Plaintiffs worked consecutive 14-day “hitches” on Metson's ships, providing emergency clean up of oil spills and other hazardous chemical spills off the California coast. This arrangement gave rise to questions about how Metson calculated pay for the seventh consecutive workday in a week and compensation for employees when on call. In Seymore v. Metson Marine, Inc. (February 28, 2011), the Court of Appeal (First Appellate District, Division Three) reversed an order granting summary judgment in favor of Metson.

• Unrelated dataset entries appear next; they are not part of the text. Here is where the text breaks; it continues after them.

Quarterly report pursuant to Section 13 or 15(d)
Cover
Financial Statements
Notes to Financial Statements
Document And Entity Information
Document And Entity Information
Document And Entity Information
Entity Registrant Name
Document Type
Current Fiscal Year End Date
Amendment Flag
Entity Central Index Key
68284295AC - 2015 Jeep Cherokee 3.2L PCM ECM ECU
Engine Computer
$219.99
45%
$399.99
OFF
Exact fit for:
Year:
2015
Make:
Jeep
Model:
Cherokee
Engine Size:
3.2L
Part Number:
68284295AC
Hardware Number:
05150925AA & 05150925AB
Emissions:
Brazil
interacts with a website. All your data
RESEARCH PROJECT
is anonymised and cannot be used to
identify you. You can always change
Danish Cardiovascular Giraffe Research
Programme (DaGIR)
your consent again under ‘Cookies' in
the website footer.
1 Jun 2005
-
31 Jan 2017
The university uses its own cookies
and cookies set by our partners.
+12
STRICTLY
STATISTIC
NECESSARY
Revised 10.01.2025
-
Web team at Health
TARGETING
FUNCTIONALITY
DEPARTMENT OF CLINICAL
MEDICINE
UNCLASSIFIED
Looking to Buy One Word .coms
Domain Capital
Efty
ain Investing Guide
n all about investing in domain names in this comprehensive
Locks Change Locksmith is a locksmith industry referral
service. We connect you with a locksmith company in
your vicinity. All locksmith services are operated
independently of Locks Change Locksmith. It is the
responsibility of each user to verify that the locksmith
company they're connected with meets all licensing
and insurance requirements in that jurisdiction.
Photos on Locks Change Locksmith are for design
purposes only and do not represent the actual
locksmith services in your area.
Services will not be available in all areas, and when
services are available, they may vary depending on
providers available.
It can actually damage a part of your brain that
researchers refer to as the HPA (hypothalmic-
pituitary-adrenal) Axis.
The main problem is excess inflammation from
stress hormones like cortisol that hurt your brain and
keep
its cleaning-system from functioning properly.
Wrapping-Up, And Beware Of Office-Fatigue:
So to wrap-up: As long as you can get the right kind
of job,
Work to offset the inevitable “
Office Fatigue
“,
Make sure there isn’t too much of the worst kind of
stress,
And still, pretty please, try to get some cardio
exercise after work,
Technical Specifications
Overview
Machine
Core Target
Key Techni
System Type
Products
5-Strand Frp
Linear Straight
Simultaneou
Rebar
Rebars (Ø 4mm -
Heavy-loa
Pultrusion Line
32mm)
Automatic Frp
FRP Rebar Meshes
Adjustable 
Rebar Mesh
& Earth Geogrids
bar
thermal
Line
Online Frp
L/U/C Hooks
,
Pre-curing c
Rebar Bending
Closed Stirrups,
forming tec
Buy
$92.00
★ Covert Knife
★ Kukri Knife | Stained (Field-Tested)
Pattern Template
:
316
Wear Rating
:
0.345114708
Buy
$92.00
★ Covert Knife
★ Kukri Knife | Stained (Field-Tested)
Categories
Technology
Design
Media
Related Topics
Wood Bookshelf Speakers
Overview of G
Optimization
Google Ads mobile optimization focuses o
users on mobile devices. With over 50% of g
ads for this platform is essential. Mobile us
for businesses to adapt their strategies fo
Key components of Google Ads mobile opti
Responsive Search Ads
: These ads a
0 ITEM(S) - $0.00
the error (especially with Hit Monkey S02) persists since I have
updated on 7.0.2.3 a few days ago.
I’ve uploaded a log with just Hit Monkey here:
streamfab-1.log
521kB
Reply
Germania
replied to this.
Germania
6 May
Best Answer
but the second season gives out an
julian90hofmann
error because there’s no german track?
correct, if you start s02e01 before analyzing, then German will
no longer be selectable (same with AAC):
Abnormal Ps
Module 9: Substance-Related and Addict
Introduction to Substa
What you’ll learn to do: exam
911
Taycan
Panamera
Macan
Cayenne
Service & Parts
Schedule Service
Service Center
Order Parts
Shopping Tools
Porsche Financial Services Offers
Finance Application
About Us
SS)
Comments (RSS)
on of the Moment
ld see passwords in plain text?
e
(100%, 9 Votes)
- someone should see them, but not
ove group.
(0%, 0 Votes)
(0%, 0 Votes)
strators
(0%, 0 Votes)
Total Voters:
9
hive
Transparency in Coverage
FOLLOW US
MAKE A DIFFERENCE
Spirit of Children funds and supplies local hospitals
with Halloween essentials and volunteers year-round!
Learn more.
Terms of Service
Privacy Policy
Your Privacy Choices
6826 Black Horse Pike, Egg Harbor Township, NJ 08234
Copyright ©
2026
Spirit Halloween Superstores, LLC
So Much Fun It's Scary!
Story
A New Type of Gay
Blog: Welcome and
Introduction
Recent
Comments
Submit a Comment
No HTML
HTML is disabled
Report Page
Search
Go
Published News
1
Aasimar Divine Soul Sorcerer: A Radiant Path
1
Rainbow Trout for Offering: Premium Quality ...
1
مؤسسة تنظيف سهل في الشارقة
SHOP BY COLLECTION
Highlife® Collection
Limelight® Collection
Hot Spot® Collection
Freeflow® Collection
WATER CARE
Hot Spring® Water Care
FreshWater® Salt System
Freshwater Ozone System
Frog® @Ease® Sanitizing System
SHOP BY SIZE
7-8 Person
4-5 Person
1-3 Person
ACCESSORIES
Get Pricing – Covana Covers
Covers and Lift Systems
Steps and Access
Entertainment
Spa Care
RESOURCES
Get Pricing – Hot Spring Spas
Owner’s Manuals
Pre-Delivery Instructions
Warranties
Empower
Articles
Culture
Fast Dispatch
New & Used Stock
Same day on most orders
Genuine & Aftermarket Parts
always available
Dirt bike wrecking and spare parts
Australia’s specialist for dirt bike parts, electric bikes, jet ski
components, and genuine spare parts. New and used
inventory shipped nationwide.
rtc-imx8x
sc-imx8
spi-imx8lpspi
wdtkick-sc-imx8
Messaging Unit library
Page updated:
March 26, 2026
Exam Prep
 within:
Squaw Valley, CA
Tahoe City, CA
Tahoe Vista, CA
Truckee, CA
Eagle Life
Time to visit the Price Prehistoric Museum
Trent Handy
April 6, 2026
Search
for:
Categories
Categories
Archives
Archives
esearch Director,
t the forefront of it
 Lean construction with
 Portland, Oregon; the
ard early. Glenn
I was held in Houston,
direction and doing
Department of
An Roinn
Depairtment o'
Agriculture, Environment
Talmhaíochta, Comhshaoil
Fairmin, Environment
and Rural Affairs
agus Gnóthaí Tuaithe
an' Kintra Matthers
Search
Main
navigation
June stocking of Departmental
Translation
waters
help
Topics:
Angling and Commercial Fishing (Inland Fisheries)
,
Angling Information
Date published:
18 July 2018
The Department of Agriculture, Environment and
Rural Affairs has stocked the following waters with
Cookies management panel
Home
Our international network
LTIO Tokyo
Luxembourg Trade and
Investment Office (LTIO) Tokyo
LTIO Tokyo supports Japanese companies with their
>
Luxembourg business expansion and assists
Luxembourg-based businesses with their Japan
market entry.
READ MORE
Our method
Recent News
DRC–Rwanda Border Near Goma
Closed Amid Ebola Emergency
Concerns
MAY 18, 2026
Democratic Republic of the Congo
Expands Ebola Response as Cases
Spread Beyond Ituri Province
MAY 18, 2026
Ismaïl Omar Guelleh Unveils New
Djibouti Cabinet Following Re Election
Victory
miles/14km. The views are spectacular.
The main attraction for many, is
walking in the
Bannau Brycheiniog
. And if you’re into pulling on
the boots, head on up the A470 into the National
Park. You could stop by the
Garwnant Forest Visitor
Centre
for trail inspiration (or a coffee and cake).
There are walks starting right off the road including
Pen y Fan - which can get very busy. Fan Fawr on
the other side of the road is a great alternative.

On the seventh day of overtime issue, Metson set the start time of the workweek so that employees only worked one "workweek" of seven consecutive days in the 14-day hitch. On an issue of first impression, the Court rejected that manipulation:
Metson's attempt to evade the requirements of sections 500 and 510 is no different from the method struck down in the Wal-Mart case. Under the plain language of section 510, plaintiffs are entitled to premium pay “on the seventh day of work in any one workweek” and according to section 500, a workweek is defined to mean “any seven consecutive days, starting with the same calendar day each week.” The clear intent of this statute is to provide premium pay for employees who are required to work a seventh consecutive day in a “fixed and regularly” occurring workweek. Metson's attempt to circumvent this requirement cannot be condoned. (Huntington Memorial Hospital v. Superior Court (2005) 131 Cal.App.4th 893, 910 [“The bottom line is this: An employer may not engage in a subterfuge or artifice designed to evade the overtime laws”].)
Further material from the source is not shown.